Segment Start: Supplied records

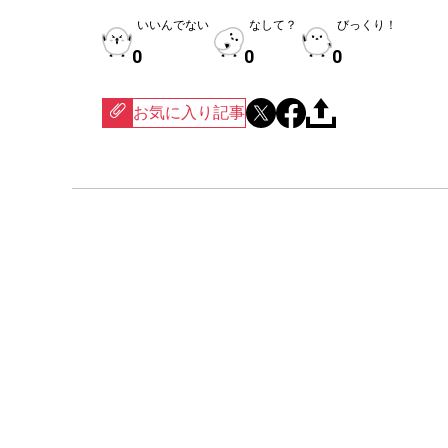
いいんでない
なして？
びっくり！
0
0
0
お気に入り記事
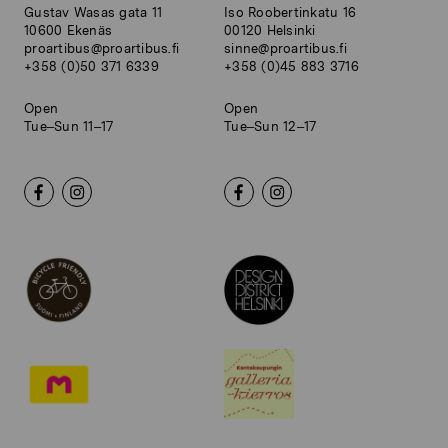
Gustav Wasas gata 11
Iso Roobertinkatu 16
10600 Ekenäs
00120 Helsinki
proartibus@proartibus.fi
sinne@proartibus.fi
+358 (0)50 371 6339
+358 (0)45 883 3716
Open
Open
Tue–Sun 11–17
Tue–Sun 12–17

Segment End: Supplied records
Segment Start: Supplied records

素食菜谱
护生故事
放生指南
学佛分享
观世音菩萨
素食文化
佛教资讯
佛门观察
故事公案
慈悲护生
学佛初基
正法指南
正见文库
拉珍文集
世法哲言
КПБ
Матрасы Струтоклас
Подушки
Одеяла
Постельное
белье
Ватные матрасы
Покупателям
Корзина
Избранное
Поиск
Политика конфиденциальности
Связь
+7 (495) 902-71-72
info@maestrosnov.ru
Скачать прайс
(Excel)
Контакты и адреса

Segment End: Supplied records
Segment Start: Supplied records

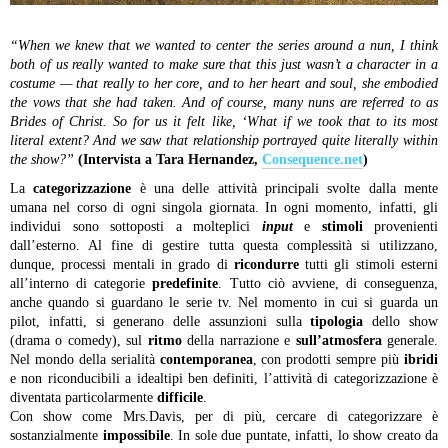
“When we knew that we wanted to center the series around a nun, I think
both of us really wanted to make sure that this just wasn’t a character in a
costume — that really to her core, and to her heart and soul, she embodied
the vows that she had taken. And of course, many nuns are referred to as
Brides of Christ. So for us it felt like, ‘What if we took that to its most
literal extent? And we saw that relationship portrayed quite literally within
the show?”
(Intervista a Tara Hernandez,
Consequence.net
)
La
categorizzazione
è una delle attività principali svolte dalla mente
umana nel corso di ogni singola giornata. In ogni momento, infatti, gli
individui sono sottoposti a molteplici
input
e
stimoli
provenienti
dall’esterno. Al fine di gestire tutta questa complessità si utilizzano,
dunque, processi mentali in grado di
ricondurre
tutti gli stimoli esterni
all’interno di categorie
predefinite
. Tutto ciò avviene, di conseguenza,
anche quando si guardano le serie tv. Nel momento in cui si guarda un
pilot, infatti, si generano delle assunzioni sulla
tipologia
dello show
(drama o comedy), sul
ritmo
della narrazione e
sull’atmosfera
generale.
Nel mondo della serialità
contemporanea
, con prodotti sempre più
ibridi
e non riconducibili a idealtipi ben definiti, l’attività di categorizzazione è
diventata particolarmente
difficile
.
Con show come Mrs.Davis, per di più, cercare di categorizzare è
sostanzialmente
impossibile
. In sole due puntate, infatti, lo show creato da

Segment End: Supplied records

#### Problem description:
Could you set down, word for word, only the lines above from the line with "diventata particolarmente" to the line with "show creato da", including both?

#### Output for this task:
diventata particolarmente
difficile
.
Con show come Mrs.Davis, per di più, cercare di categorizzare è
sostanzialmente
impossibile
. In sole due puntate, infatti, lo show creato da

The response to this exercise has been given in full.